Modelling of Transport Processes inside Rechargeable Oxide Battery
An interesting metal / metal oxide system is iron/iron oxide which results in a reasonable open circuit voltage of approximately 1.02 V per cell at 800 °C due to the dissociation pressure of e.g. iron oxide (FeO) in the range of pO2≈10-18bar.
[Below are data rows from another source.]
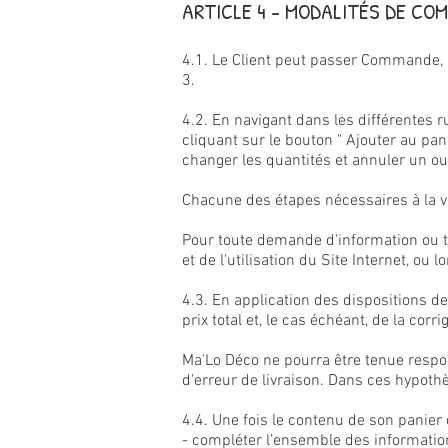
ARTICLE 4 - MODALITÉS DE C
4.1. Le Client peut passer Commande, en
3.
4.2. En navigant dans les différentes r
cliquant sur le bouton " Ajouter au pan
changer les quantités et annuler un ou
Chacune des étapes nécessaires à la ve
Pour toute demande d'information ou to
et de l'utilisation du Site Internet, ou 
4.3. En application des dispositions de 
prix total et, le cas échéant, de la co
Ma'Lo Déco ne pourra être tenue respon
d'erreur de livraison. Dans ces hypothè
4.4. Une fois le contenu de son panier d
- compléter l’ensemble des informatio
Oxidation and reduction rates strongly depend on the exact atmospheric compositions, the surface area, the porosity, and the diffusion velocities in the storage component. Latter will change due to the chemical expansion (change of pore sizes) during charging and discharging of the battery. Also the formation of oxide or metallic layers on top of the storage components can massively influence the reaction kinetics.
Therefore, in this study a 1D and a 2D model are developed to simulate the gas diffusion in the prevailing H2O/H2 atmosphere from the cell to the storage component (and back) as well as the gas-solid reaction in the porous iron/iron oxide. The model is implemented using the Navier-Stokes equations and the method of finite elements in Matlab.
The redox process which takes place within the microscopic pores of the metallic storage material can be described by the following equations:
Me + H2O ⇌ MeO + H2
2Me + 3H2O ⇌ Me2O3 + 3H2
3Me + 4H2O ⇌ Me3O4 +4H2
In addition, the formation of volatile oxides or hydroxides has to be considered which may cause long-term degradation of the storage components:
Me + 2H2O ⇌ Me(OH)2 + H2
MeO + H2O ⇌ Me(OH)2
Me3O4 + 2H2O + H2 ⇌ 3Me(OH)2
The degradation process reduces the performance of the battery along with its recyclability and lifetime. Therefore the degradation should be held as low as possible. Thus, the model contributes to identifying the critical processes in the battery and will allow for optimizing both the battery design and the operation conditions.